Bagikan:

PONTIANAK - Kejaksaan Tinggi Kalimantan Barat kembali menyelesaikan tiga perkara melalui keadilan restoratif sesuai asas kebermanfaatan yang diajukan oleh Kejari Pontianak, Sambas dan Ketapang.

"Kami akan terus mengupayakan perkara-perkara yang memenuhi syarat agar dapat diselesaikan secara restorative justice untuk ke depannya," kata Kajati Kalbar, Masyhudi dalam keterangan tertulisnya di Pontianak, Rabu 20 April.

Dengan demikian sampai dengan April 2022 ini Kejati Kalbar telah berhasil melaksanakan keadilan restoratif, sebuah pendekatan yang ingin mengurangi kejahatan dengan menggelar pertemuan antara korban dan terdakwa, sebanyak 11 perkara.
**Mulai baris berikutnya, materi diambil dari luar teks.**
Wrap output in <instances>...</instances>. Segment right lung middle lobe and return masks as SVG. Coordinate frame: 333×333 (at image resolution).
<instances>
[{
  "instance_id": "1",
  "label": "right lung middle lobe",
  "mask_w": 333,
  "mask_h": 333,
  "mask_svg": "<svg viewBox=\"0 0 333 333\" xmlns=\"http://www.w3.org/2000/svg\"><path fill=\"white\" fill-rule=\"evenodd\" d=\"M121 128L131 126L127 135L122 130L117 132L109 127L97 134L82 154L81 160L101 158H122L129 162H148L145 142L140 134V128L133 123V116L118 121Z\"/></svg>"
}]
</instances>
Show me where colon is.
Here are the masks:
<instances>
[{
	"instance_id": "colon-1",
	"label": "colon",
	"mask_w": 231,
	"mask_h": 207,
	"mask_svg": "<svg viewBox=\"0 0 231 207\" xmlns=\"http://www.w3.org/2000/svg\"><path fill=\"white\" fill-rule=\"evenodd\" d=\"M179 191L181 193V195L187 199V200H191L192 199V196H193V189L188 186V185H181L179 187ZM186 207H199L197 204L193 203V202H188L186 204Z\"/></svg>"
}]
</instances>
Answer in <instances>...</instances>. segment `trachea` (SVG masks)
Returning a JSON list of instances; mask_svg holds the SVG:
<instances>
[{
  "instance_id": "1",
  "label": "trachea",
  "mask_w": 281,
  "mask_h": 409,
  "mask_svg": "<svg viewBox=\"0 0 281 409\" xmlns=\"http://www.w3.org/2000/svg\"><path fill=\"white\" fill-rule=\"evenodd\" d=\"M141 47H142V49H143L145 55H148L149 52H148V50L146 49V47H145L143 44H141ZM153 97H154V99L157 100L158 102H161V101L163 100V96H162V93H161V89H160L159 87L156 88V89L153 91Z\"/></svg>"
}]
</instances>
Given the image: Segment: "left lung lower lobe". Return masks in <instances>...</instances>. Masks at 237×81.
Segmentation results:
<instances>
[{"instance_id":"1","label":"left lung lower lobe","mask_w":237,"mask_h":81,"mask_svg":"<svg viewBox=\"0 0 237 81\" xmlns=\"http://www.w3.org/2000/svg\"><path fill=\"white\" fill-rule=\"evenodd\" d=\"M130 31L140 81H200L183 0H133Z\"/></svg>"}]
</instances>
Kemudian juga ada tiga perkara yang dilakukan penghentian penuntutan.

Adapun ketiga perkara itu, yakni perkara tindak pidana penganiayaan atas nama tersangka Tengku Nazri Nur Hafidiah yang ditangani Kejari Pontianak, perkara tindak pidana percobaan pencurian atas nama tersangka Tomi alias Tongay yang ditangani Kejari Sambas, dan perkara tindak pidana penggelapan atas nama tersangka Heru Amanda alias Heru Bin Marhatip ditangani Kejari Ketapang.

Alasan penghentian penuntutan berdasarkan keadilan restoratif, karena para tersangka baru pertama kali melakukan perbuatan pidana atau belum pernah dihukum, ancaman pidana denda atau penjara tidak lebih dari lima tahun, dan telah dilaksanakan proses perdamaian dimana tersangka telah meminta maaf dan korban sudah memberikan maaf.
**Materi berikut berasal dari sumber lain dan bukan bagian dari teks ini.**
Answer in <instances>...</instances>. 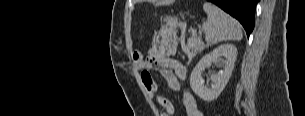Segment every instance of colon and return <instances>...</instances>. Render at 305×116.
Here are the masks:
<instances>
[{
    "instance_id": "5ec220e1",
    "label": "colon",
    "mask_w": 305,
    "mask_h": 116,
    "mask_svg": "<svg viewBox=\"0 0 305 116\" xmlns=\"http://www.w3.org/2000/svg\"><path fill=\"white\" fill-rule=\"evenodd\" d=\"M143 76L146 78V79H149L150 78V75L148 72H144Z\"/></svg>"
}]
</instances>
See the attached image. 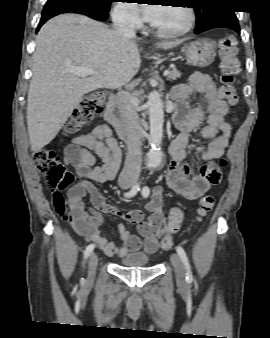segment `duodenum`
Wrapping results in <instances>:
<instances>
[{
	"label": "duodenum",
	"mask_w": 270,
	"mask_h": 338,
	"mask_svg": "<svg viewBox=\"0 0 270 338\" xmlns=\"http://www.w3.org/2000/svg\"><path fill=\"white\" fill-rule=\"evenodd\" d=\"M118 103L116 96L112 95L109 102L105 105L103 110V118L106 122H108L118 133L120 137L123 136L121 130V121L118 116Z\"/></svg>",
	"instance_id": "obj_1"
}]
</instances>
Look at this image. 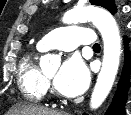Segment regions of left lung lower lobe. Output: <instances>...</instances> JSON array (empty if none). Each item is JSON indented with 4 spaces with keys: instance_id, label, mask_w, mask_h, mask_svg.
Returning <instances> with one entry per match:
<instances>
[{
    "instance_id": "1",
    "label": "left lung lower lobe",
    "mask_w": 131,
    "mask_h": 115,
    "mask_svg": "<svg viewBox=\"0 0 131 115\" xmlns=\"http://www.w3.org/2000/svg\"><path fill=\"white\" fill-rule=\"evenodd\" d=\"M128 43L129 39L124 38V66L122 69L120 80L117 85V91L114 95V99L105 115H125L124 105L127 100V91L130 86L129 76L131 72V51L128 49Z\"/></svg>"
}]
</instances>
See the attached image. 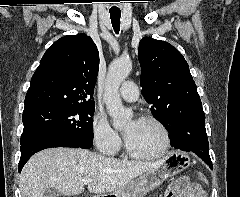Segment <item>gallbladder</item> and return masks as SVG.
<instances>
[{
	"label": "gallbladder",
	"mask_w": 240,
	"mask_h": 197,
	"mask_svg": "<svg viewBox=\"0 0 240 197\" xmlns=\"http://www.w3.org/2000/svg\"><path fill=\"white\" fill-rule=\"evenodd\" d=\"M43 197H60V193L55 188L47 189Z\"/></svg>",
	"instance_id": "1"
}]
</instances>
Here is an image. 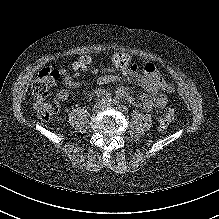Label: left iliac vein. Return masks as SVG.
<instances>
[{
    "label": "left iliac vein",
    "instance_id": "obj_1",
    "mask_svg": "<svg viewBox=\"0 0 219 219\" xmlns=\"http://www.w3.org/2000/svg\"><path fill=\"white\" fill-rule=\"evenodd\" d=\"M106 107H111V104H105Z\"/></svg>",
    "mask_w": 219,
    "mask_h": 219
}]
</instances>
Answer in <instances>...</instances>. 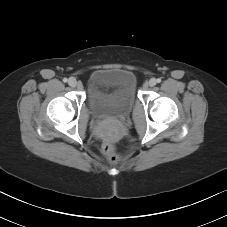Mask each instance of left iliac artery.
Wrapping results in <instances>:
<instances>
[{
  "instance_id": "1",
  "label": "left iliac artery",
  "mask_w": 227,
  "mask_h": 227,
  "mask_svg": "<svg viewBox=\"0 0 227 227\" xmlns=\"http://www.w3.org/2000/svg\"><path fill=\"white\" fill-rule=\"evenodd\" d=\"M156 81H157V83H160V82H161V79H160V78H158Z\"/></svg>"
}]
</instances>
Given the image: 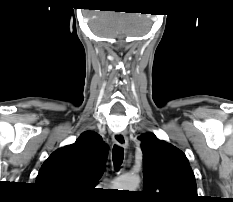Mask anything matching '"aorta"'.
Returning a JSON list of instances; mask_svg holds the SVG:
<instances>
[{"label": "aorta", "mask_w": 233, "mask_h": 202, "mask_svg": "<svg viewBox=\"0 0 233 202\" xmlns=\"http://www.w3.org/2000/svg\"><path fill=\"white\" fill-rule=\"evenodd\" d=\"M140 183V178L135 175H123L114 182L119 190L135 191Z\"/></svg>", "instance_id": "1"}]
</instances>
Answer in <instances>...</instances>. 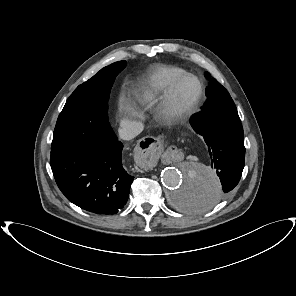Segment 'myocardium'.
Returning a JSON list of instances; mask_svg holds the SVG:
<instances>
[{
	"label": "myocardium",
	"instance_id": "obj_1",
	"mask_svg": "<svg viewBox=\"0 0 296 296\" xmlns=\"http://www.w3.org/2000/svg\"><path fill=\"white\" fill-rule=\"evenodd\" d=\"M191 78L196 81L198 85V94L195 99L188 105L179 107L174 102V93L178 85ZM204 96V85L202 81L194 74L185 73L176 78L164 91L160 106V112L163 118L170 122L181 121L190 116L198 107Z\"/></svg>",
	"mask_w": 296,
	"mask_h": 296
}]
</instances>
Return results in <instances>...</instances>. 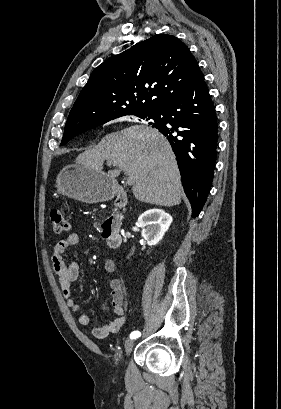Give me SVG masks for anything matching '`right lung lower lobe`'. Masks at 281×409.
<instances>
[{
    "mask_svg": "<svg viewBox=\"0 0 281 409\" xmlns=\"http://www.w3.org/2000/svg\"><path fill=\"white\" fill-rule=\"evenodd\" d=\"M156 113L158 118L153 126L172 146L192 217H196L211 188L218 137L215 109L203 74Z\"/></svg>",
    "mask_w": 281,
    "mask_h": 409,
    "instance_id": "1",
    "label": "right lung lower lobe"
}]
</instances>
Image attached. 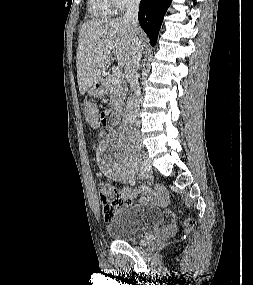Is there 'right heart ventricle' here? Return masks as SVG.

Kemudian, tersangka berjanji tidak akan mengulangi lagi perbuatannya, proses perdamaian dilakukan secara sukarela, dengan musyawarah untuk mufakat tanpa tekanan, paksaan dan intimidasi.

Dikutip Antara, tersangka dan korban setuju untuk tidak melanjutkan permasalahan ke persidangan karena tidak akan membawa manfaat yang lebih besar, kemudian pertimbangan sosiologis, dan masyarakat merespon positif, katanya.

Bahwa terhadap tiga perkara yang diajukan untuk diselesaikan secara keadilan restoratif tersebut oleh Jaksa Agung Muda Tindak Pidana Umum disetujui untuk dihentikan.

Masyhudi menambahkan, ketiga perkara tersebut memang layak untuk diselesaikan secara keadilan restoratif dan jaksa sesuai petunjuk pimpinan diharapkan dapat menyelesaikan perkara dengan penekanan hukum menggunakan hati nurani dan tentunya dilihat tujuan hukum itu sendiri dari asas kemanfaatannya, keadilan yang menyentuh masyarakat.